|Manu||Date: Thursday, 28-May-2020, 5:10 PM | Message # 1|
|Astronomers find 'missing matter', solving decades-long mystery of outer space|
After an intergalactic search lasting more than two decades, an Australian-led team of scientists say they have finally found the universe's "missing matter", solving a mystery that has long stumped astronomers.
Since the mid-90s, scientists have been trying to locate half of the universe's ordinary matter. They believed it was out there because of clues left over from the Big Bang, but it had never been seen.
"What we're talking about here is what scientists call baryonic matter, which is the normal stuff that you and I are made of," said Associate Professor Jean-Pierre Macquart, from the Curtin University node of the International Centre for Radio Astronomy Research.
Astronomy is full of missing stuff. Most of the universe is understood to be "dark matter" and "dark energy", which nobody has ever directly seen. But even more of a mystery for astronomers was that they couldn't find about half the ordinary matter in the universe.
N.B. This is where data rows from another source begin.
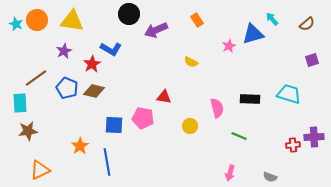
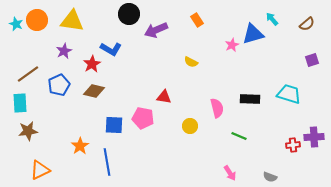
pink star: moved 3 px right, 1 px up
brown line: moved 8 px left, 4 px up
blue pentagon: moved 8 px left, 3 px up; rotated 25 degrees clockwise
pink arrow: rotated 49 degrees counterclockwise
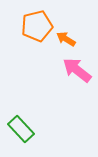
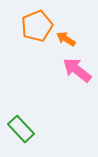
orange pentagon: rotated 8 degrees counterclockwise
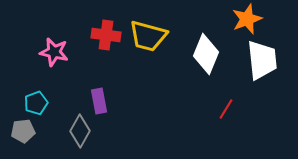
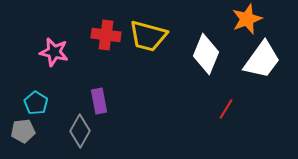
white trapezoid: rotated 42 degrees clockwise
cyan pentagon: rotated 20 degrees counterclockwise
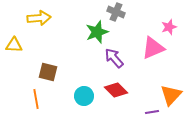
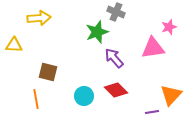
pink triangle: rotated 15 degrees clockwise
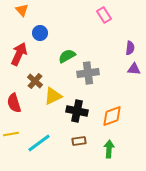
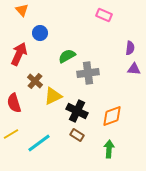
pink rectangle: rotated 35 degrees counterclockwise
black cross: rotated 15 degrees clockwise
yellow line: rotated 21 degrees counterclockwise
brown rectangle: moved 2 px left, 6 px up; rotated 40 degrees clockwise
"It's been a true embarrassment that we haven't been able to find it," said Professor Xavier Prochaska, an astronomer from the University of California, Santa Cruz.
'Putting to bed a cosmic mystery'
Astronomers had been looking at the universe using all sorts of different forms of light — from radio waves through to x-rays and visible light. None revealed the missing matter.
That was until they started to measure fast radio bursts — brief flashes of intense energy found racing across the universe — and discovered the missing matter hiding in the cold dispersed gas between galaxies.
"Intergalactic space is very sparse. The missing matter was equivalent to only one or two atoms in a room the size of an average office," Dr Macquart said.
Fast radio bursts (FRBs) were first detected in 2007, but are not fully understood.
As FRBs travel across the universe, they are dispersed and slowed by the matter they pass through. Each frequency of radio energy is slowed down differently by that matter.